*** Opening RECORDS FOR THE TASK ***
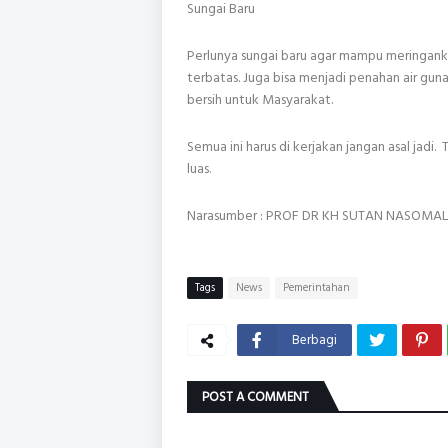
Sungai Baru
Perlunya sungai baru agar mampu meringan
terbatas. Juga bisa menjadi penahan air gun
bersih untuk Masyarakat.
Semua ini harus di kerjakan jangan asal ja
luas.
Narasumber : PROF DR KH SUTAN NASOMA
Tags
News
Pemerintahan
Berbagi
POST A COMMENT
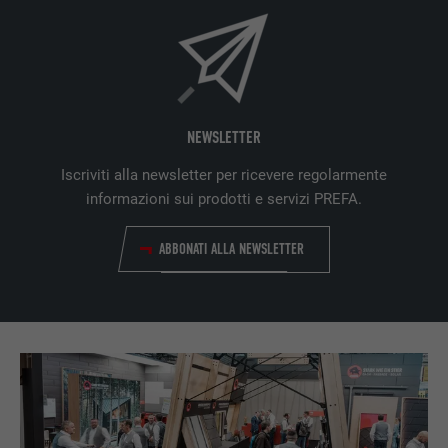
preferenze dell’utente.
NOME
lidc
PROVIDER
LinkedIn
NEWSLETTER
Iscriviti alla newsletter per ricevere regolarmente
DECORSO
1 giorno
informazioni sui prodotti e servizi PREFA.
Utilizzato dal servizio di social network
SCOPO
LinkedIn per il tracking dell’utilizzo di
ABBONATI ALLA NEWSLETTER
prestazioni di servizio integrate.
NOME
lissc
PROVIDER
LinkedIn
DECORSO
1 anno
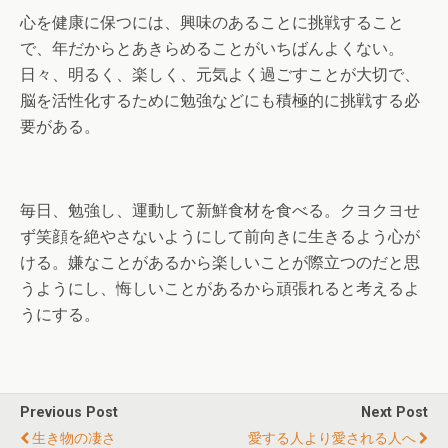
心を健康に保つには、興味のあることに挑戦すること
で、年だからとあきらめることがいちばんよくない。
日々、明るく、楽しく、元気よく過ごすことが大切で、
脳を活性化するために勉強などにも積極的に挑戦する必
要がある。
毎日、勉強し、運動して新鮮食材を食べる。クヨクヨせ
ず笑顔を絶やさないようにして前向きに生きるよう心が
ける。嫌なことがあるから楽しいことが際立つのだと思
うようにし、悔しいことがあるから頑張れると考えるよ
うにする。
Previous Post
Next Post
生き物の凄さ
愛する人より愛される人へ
*** Closing RECORDS FOR THE TASK ***
ACTIVITY:
Go line by line through the data above and report each one that holds the string "servizio".

ANSWER FOR THE TASK:
Utilizzato dal servizio di social network
prestazioni di servizio integrate.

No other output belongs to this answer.